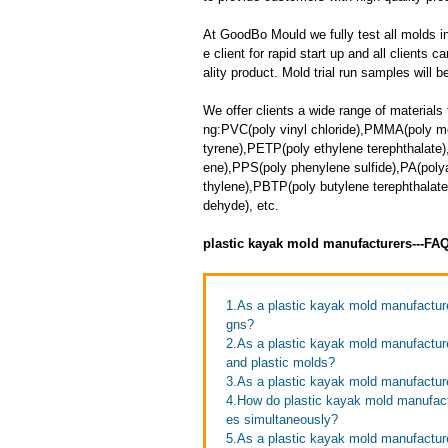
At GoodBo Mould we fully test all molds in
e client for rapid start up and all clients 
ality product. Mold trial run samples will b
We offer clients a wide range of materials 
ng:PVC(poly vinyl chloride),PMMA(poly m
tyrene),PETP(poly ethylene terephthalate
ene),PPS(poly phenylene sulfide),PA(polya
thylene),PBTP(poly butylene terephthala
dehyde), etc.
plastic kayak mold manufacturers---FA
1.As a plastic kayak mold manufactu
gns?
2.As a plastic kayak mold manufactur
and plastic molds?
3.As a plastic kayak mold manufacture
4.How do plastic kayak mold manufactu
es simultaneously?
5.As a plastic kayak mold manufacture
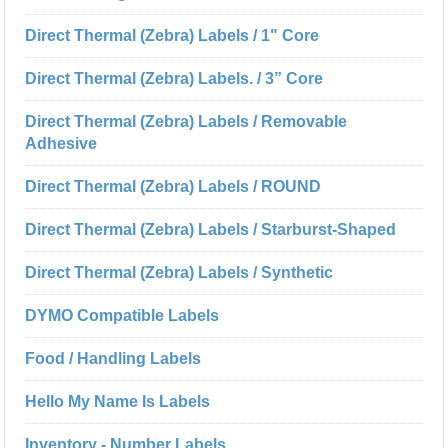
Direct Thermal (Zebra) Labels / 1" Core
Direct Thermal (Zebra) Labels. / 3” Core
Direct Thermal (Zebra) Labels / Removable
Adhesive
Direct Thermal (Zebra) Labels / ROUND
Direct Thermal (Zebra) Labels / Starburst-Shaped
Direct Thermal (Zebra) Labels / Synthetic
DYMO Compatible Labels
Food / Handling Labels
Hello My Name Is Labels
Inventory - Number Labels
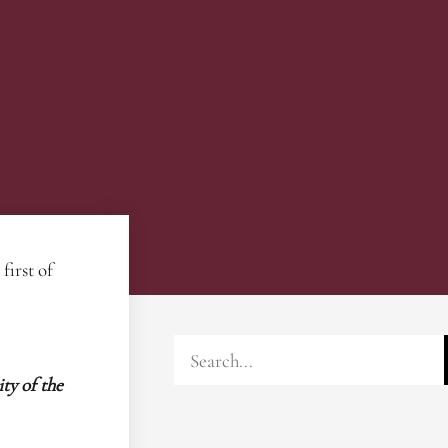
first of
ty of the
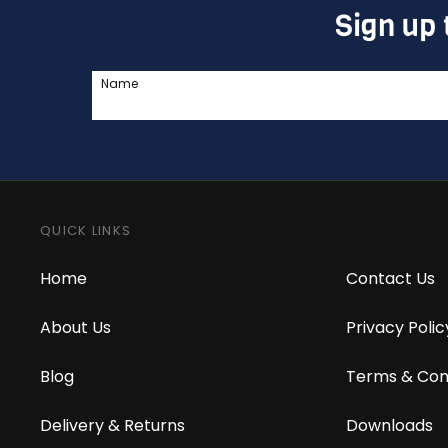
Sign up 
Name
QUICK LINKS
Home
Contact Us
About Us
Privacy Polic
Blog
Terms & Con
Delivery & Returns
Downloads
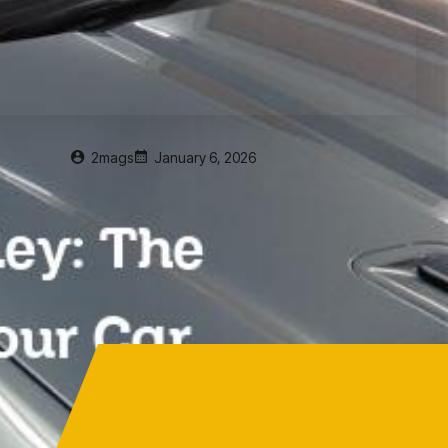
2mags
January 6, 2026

○ ○ ○ ○ ○

__Task item__: Within the data above, how many lines contain the word "Direct"? Write only the number.

__Output__: 6